Many African American women bought skin lighteners and hair straighteners because they believed that light skin and straight hair paved the way to personal and professional success and could even potentially combat stereotypes, such as those that claimed African Americans were poorly groomed and incompetent. Other African Americans linked the use of these products to a lack of self-esteem amongst African American women. They argued that altering hair texture and skin color could have potentially harmful effects on skin and hair, and that wearing one's natural, unprocessed hair was the best way to challenge white standards of beauty without compromising one's heritage and identity. Activist and Pan Africanist Marcus Garvey was a sympathizer of those who opposed hair straighteners and skin lighteners as he refused to accept advertisements for them in his publication Negro World.

A negative self-image motivated many black females to use hair straighteners and skin lighteners in the 1950s and the early-1960s. In fact, many parents taught their children the superiority of white physical features and the inferiority of black physical features. Fair-complexioned political activist and former Black Panther leader, Elaine Brown, states in her autobiography, A Taste of Power, that her mother "would always tell me how beautiful I was, 'the most beautiful girl in the world.' I was not like the other colored girls in my neighborhood, she told me. They had skin that was too dark and facial features that were too African and hair that was not 'good' like mine" (Brown, 1992 p. 21). Other children in her neighborhood reinforced such attitudes, as they would chant the popular rhyme: "If you white, you right. If you yellow, you mellow. If you brown, stick around. If you black, get back. Way back" (Brown. 1992 p. 31).

Former Black Panther, Assata Shakur, explains in her autobiography, Assata, that self-hate was even manifested in schoolyard fights and altercations during the 1950s. Shakur stated that "behind our fights, self-hatred was clearly visible. We would call each other 'jungle bunnies' and 'bush boogies.' We would talk about each other's ugly, big lips and flat noses. We would call each other 'pickaninnies' and nappy-haired so so's" (Shakur, 1987 p. 30).

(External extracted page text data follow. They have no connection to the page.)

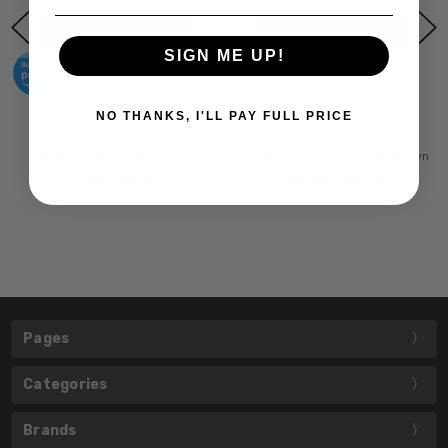
CHOOSE OPTIONS
CHOOSE OPTIONS
SIGN ME UP!
NO THANKS, I'LL PAY FULL PRICE
Soft Eyeglass Case in Syn.
Mens Slim Half-Clip Soft
Leather, Attaches to Belt,
Eyeglass Case Soft Synth.
Horizontal Black or Brown
Leather Choose Black or Brown
$7.95 - $8.96
$8.06 - $8.95
Pages
Categories
Brands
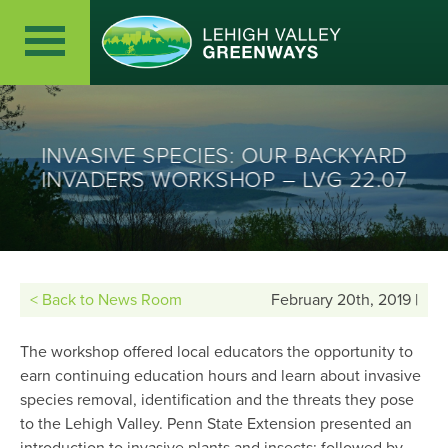
INVASIVE SPECIES: OUR BACKYARD
INVADERS WORKSHOP – LVG 22.07
< Back to News Room
February 20th, 2019 |
The workshop offered local educators the opportunity to
earn continuing education hours and learn about invasive
species removal, identification and the threats they pose
to the Lehigh Valley. Penn State Extension presented an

However, in the mid-1960s through the1970s, African Americans finally defined and embraced their own standards of beauty. The "Black is Beautiful" Movement, inspired by Malcolm X's doctrines and by a number of dark-skinned Black Panthers such as Huey Newton, Bobby Seale, and Elridge Cleaver, affirmed the beauty of dark skin, African facial features, and kinky ("nappy") hair. Social activist Stokely Carmichael, who coined the slogan "Black Power," explained the spirit underlying the new African American aesthetic as he declared, "We have to stop being ashamed of being black. A broad nose, a thick lip and nappy hair is us, and we are going to call that beautiful" (Spencer, 1996, p. 1167). Soon, African Americans abandoned chemical relaxers in favor of large afros that symbolized African American pride. Adorning themselves with dashikis and afros, many blacks challenged white America's conventional beauty ideals and cultural norms. Yet, even during the temporary "Black is Beautiful" Movement, many African Americans still strove to attain a white aesthetic. In 1968, skin lighteners constituted a fourteen million dollar business. The Black Power Movement lost its momentum in the 1970s as most African American women straightened their hair to look respectable to white employers.